■ **Exercise requirements**
Exact copies of all the lines below are wanted, without a single picture.

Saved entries

BEGIN

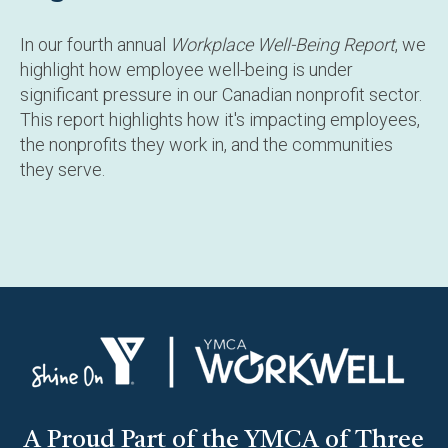
In our fourth annual
Workplace Well-Being Report
, we
highlight how employee well-being is under
significant pressure in our Canadian nonprofit sector.
This report highlights how it's impacting employees,
the nonprofits they work in, and the communities
they serve.
A Proud Part of the YMCA of Three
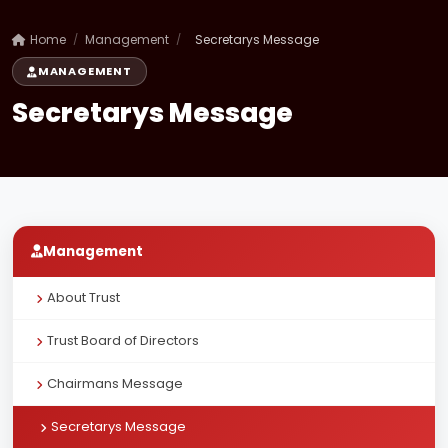
Home
/
Management
/
Secretarys Message
MANAGEMENT
Secretarys Message
Management
About Trust
Trust Board of Directors
Chairmans Message
Secretarys Message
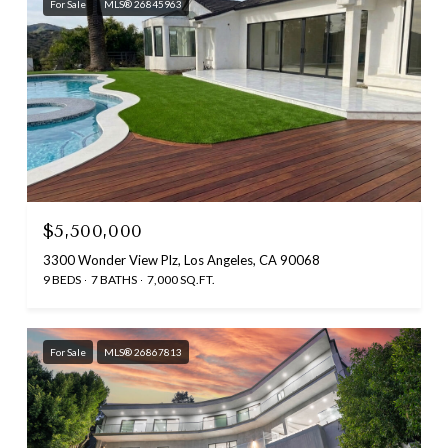
For Sale
MLS® 26845963
$5,500,000
3300 Wonder View Plz, Los Angeles, CA 90068
9 BEDS
7 BATHS
7,000 SQ.FT.
For Sale
MLS® 26867813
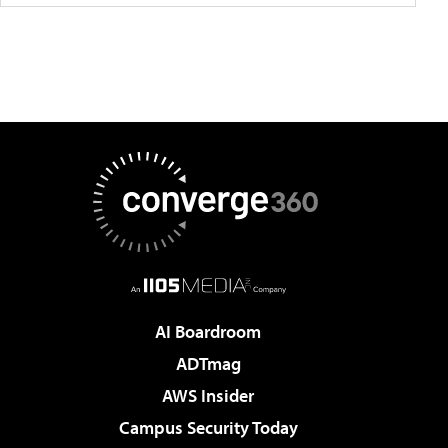
AI Boardroom
ADTmag
AWS Insider
Campus Security Today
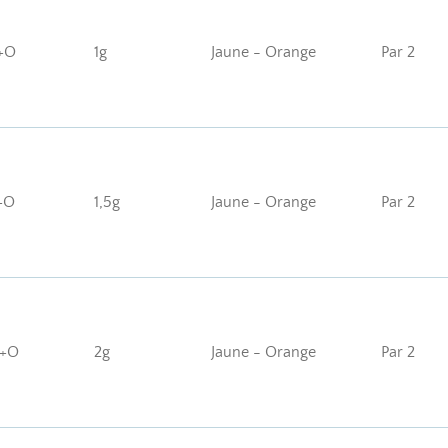
+O
1g
Jaune - Orange
Par 2
+O
1,5g
Jaune - Orange
Par 2
J+O
2g
Jaune - Orange
Par 2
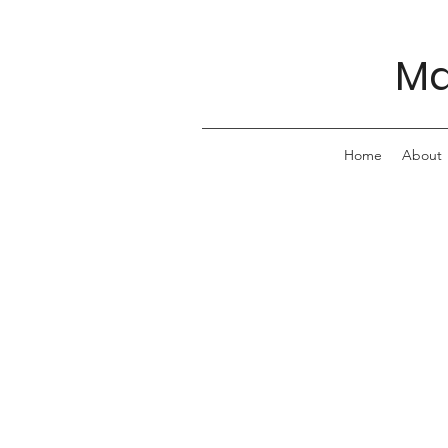
Ma
Home
About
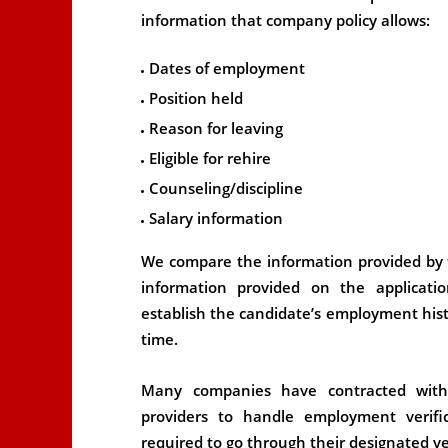
information that company policy allows:
Dates of employment
Position held
Reason for leaving
Eligible for rehire
Counseling/discipline
Salary information
We compare the information provided by 
information provided on the applicatio
establish the candidate’s employment histo
time.
Many companies have contracted wit
providers to handle employment verifi
required to go through their designated ver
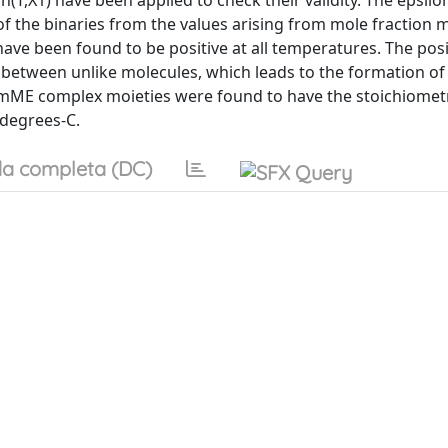
on(T,X1) have been applied to check their validity. The epsilo
 of the binaries from the values arising from mole fraction m
ave been found to be positive at all temperatures. The posi
ion between unlike molecules, which leads to the formation o
mME complex moieties were found to have the stoichiometr
-degrees-C.
a completa (DC)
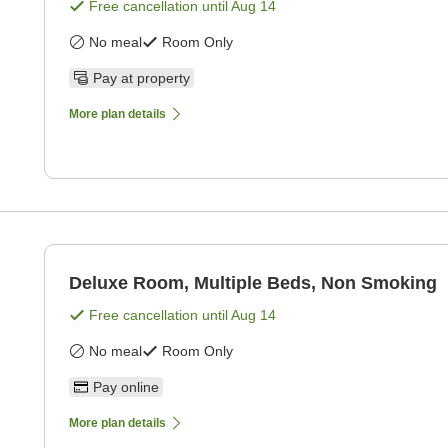
Free cancellation until
Aug 14
No meal
Room Only
Pay at property
More plan details
Deluxe Room, Multiple Beds, Non Smoking
Free cancellation until
Aug 14
No meal
Room Only
Pay online
More plan details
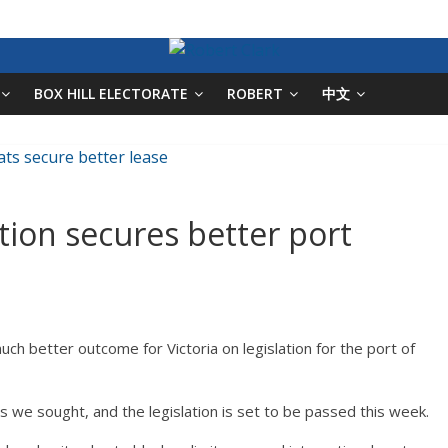
BOX HILL ELECTORATE
ROBERT
中文
ition secures better port
uch better outcome for Victoria on legislation for the port of
e sought, and the legislation is set to be passed this week.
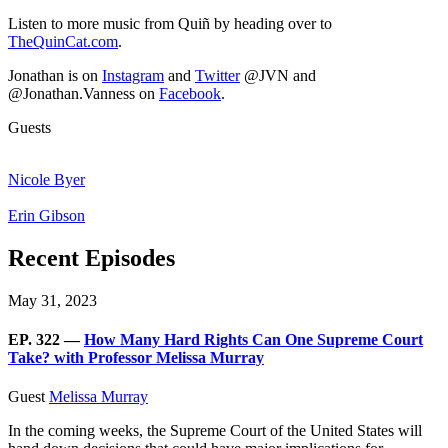
Listen to more music from Quiñ by heading over to
TheQuinCat.com
.
Jonathan is on
Instagram
and
Twitter
@JVN and
@Jonathan.Vanness on
Facebook
.
Guests
Nicole Byer
Erin Gibson
Recent Episodes
May 31, 2023
EP. 322 —
How Many Hard Rights Can One Supreme Court
Take? with Professor Melissa Murray
Guest
Melissa Murray
In the coming weeks, the Supreme Court of the United States will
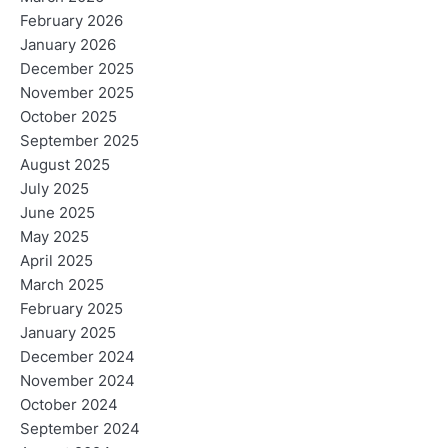
February 2026
January 2026
December 2025
November 2025
October 2025
September 2025
August 2025
July 2025
June 2025
May 2025
April 2025
March 2025
February 2025
January 2025
December 2024
November 2024
October 2024
September 2024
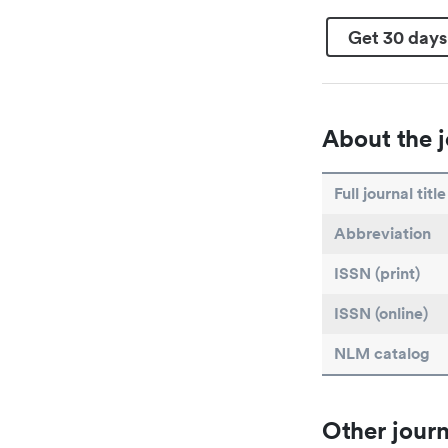
Get 30 days
About the j
Full journal title
Abbreviation
ISSN (print)
ISSN (online)
NLM catalog
Other journ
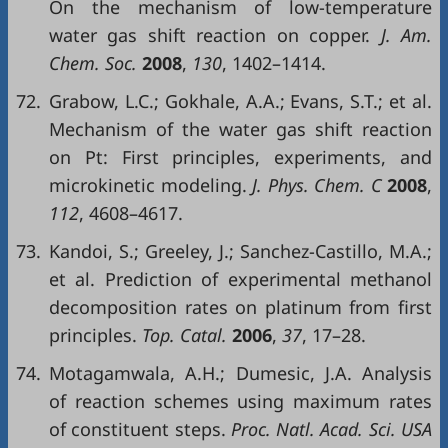
On the mechanism of low-temperature
water gas shift reaction on copper.
J. Am.
Chem. Soc.
2008
,
130
, 1402–1414.
72.
Grabow, L.C.; Gokhale, A.A.; Evans, S.T.; et al.
Mechanism of the water gas shift reaction
on Pt: First principles, experiments, and
microkinetic modeling.
J. Phys. Chem. C
2008
,
112
, 4608–4617.
73.
Kandoi, S.; Greeley, J.; Sanchez-Castillo, M.A.;
et al. Prediction of experimental methanol
decomposition rates on platinum from first
principles.
Top. Catal.
2006
,
37
, 17–28.
74.
Motagamwala, A.H.; Dumesic, J.A. Analysis
of reaction schemes using maximum rates
of constituent steps.
Proc. Natl. Acad. Sci. USA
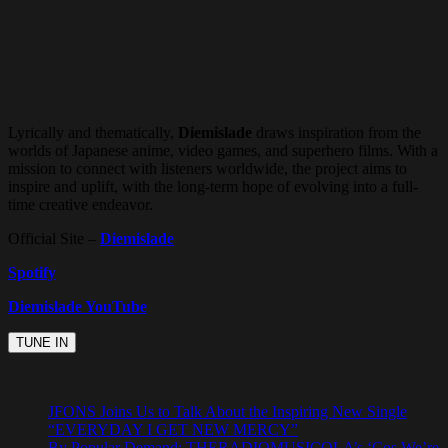
Lyrically and thematically,
Diemislade
draws inspiration from the
worlds of Japanese anime, video games, and superhero films. With a
mission to connect with listeners worldwide, the project aims to
inspire and uplift, with the long-term hope of evolving into a full-
time creative endeavor.
Official Site –
Diemislade
Spotify
Diemislade YouTube
JFONS Joins Us to Talk About the Inspiring New Single
“EVERYDAY I GET NEW MERCY”
By Popular Demand: THERADIOMUSICOLA’s ‘Cos We’re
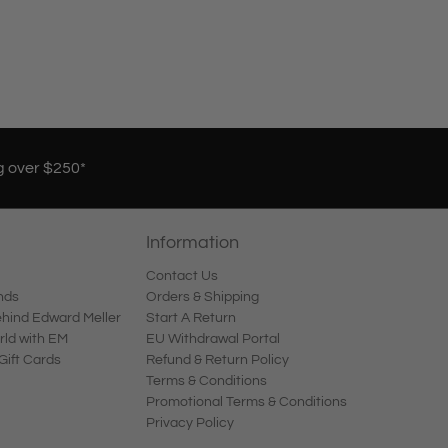
g over $250*
Information
Contact Us
nds
Orders & Shipping
ind Edward Meller
Start A Return
rld with EM
EU Withdrawal Portal
Gift Cards
Refund & Return Policy
Terms & Conditions
Promotional Terms & Conditions
Privacy Policy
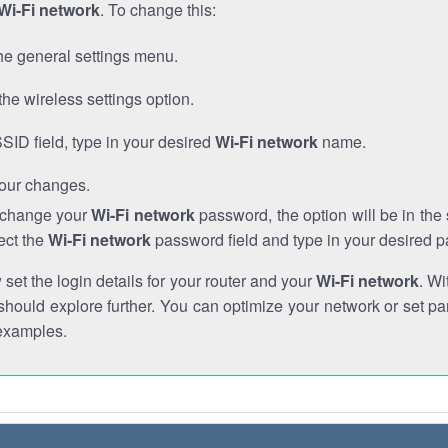
Wi-Fi network
. To change this:
he general settings menu.
the wireless settings option.
SSID field, type in your desired
Wi-Fi network
name.
our changes.
o change your
Wi-Fi network
password, the option will be in th
ect the
Wi-Fi network
password field and type in your desired 
et the login details for your router and your
Wi-Fi network
. Wi
hould explore further. You can optimize your network or set par
examples.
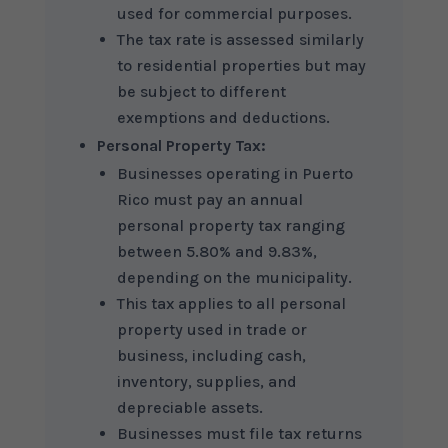
used for commercial purposes.
The tax rate is assessed similarly
to residential properties but may
be subject to different
exemptions and deductions.
Personal Property Tax:
Businesses operating in Puerto
Rico must pay an annual
personal property tax ranging
between 5.80% and 9.83%,
depending on the municipality.
This tax applies to all personal
property used in trade or
business, including cash,
inventory, supplies, and
depreciable assets.
Businesses must file tax returns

END

■ **Response**
In our fourth annual
Workplace Well-Being Report
, we
highlight how employee well-being is under
significant pressure in our Canadian nonprofit sector.
This report highlights how it's impacting employees,
the nonprofits they work in, and the communities
they serve.
A Proud Part of the YMCA of Three
Home
/
Management
/
Secretarys Message
MANAGEMENT
Secretarys Message
Management
About Trust
Trust Board of Directors
Chairmans Message
Secretarys Message
For Sale
MLS® 26845963
$5,500,000
3300 Wonder View Plz, Los Angeles, CA 90068
9 BEDS
7 BATHS
7,000 SQ.FT.
For Sale
MLS® 26867813
AI Boardroom
ADTmag
AWS Insider
Campus Security Today
+O
1g
Jaune - Orange
Par 2
+O
1,5g
Jaune - Orange
Par 2
J+O
2g
Jaune - Orange
Par 2
Ma
Home
About
information that company policy allows:
Dates of employment
Position held
Reason for leaving
Eligible for rehire
Counseling/discipline
Salary information
We compare the information provided by 
information provided on the applicatio
establish the candidate’s employment histo
time.
Many companies have contracted wit
providers to handle employment verifi
required to go through their designated ver
on(T,X1) have been applied to check their validity. The epsilo
 of the binaries from the values arising from mole fraction m
ave been found to be positive at all temperatures. The posi
ion between unlike molecules, which leads to the formation o
mME complex moieties were found to have the stoichiometr
-degrees-C.
a completa (DC)
Free cancellation until
Aug 14
No meal
Room Only
Pay at property
More plan details
Deluxe Room, Multiple Beds, Non Smoking
Free cancellation until
Aug 14
No meal
Room Only
Pay online
More plan details
BOX HILL ELECTORATE
ROBERT
中文
ition secures better port
uch better outcome for Victoria on legislation for the port of
e sought, and the legislation is set to be passed this week.
Listen to more music from Quiñ by heading over to
TheQuinCat.com
.
Jonathan is on
Instagram
and
Twitter
@JVN and
@Jonathan.Vanness on
Facebook
.
Guests
Nicole Byer
Erin Gibson
Recent Episodes
May 31, 2023
EP. 322 —
How Many Hard Rights Can One Supreme Court
Take? with Professor Melissa Murray
Guest
Melissa Murray
In the coming weeks, the Supreme Court of the United States will
February 2026
January 2026
December 2025
November 2025
October 2025
September 2025
August 2025
July 2025
June 2025
May 2025
April 2025
March 2025
February 2025
January 2025
December 2024
November 2024
October 2024
September 2024
Get 30 days
About the j
Full journal title
Abbreviation
ISSN (print)
ISSN (online)
NLM catalog
Other journ
On the mechanism of low-temperature
water gas shift reaction on copper.
J. Am.
Chem. Soc.
2008
,
130
, 1402–1414.
72.
Grabow, L.C.; Gokhale, A.A.; Evans, S.T.; et al.
Mechanism of the water gas shift reaction
on Pt: First principles, experiments, and
microkinetic modeling.
J. Phys. Chem. C
2008
,
112
, 4608–4617.
73.
Kandoi, S.; Greeley, J.; Sanchez-Castillo, M.A.;
et al. Prediction of experimental methanol
decomposition rates on platinum from first
principles.
Top. Catal.
2006
,
37
, 17–28.
74.
Motagamwala, A.H.; Dumesic, J.A. Analysis
of reaction schemes using maximum rates
of constituent steps.
Proc. Natl. Acad. Sci. USA
Lyrically and thematically,
Diemislade
draws inspiration from the
worlds of Japanese anime, video games, and superhero films. With a
mission to connect with listeners worldwide, the project aims to
inspire and uplift, with the long-term hope of evolving into a full-
time creative endeavor.
Official Site –
Diemislade
Spotify
Diemislade YouTube
JFONS Joins Us to Talk About the Inspiring New Single
“EVERYDAY I GET NEW MERCY”
By Popular Demand: THERADIOMUSICOLA’s ‘Cos We’re
g over $250*
Information
Contact Us
nds
Orders & Shipping
ind Edward Meller
Start A Return
rld with EM
EU Withdrawal Portal
Gift Cards
Refund & Return Policy
Terms & Conditions
Promotional Terms & Conditions
Privacy Policy
Wi-Fi network
. To change this:
he general settings menu.
the wireless settings option.
SSID field, type in your desired
Wi-Fi network
name.
our changes.
o change your
Wi-Fi network
password, the option will be in th
ect the
Wi-Fi network
password field and type in your desired 
et the login details for your router and your
Wi-Fi network
. Wi
hould explore further. You can optimize your network or set par
examples.
used for commercial purposes.
The tax rate is assessed similarly
to residential properties but may
be subject to different
exemptions and deductions.
Personal Property Tax:
Businesses operating in Puerto
Rico must pay an annual
personal property tax ranging
between 5.80% and 9.83%,
depending on the municipality.
This tax applies to all personal
property used in trade or
business, including cash,
inventory, supplies, and
depreciable assets.
Businesses must file tax returns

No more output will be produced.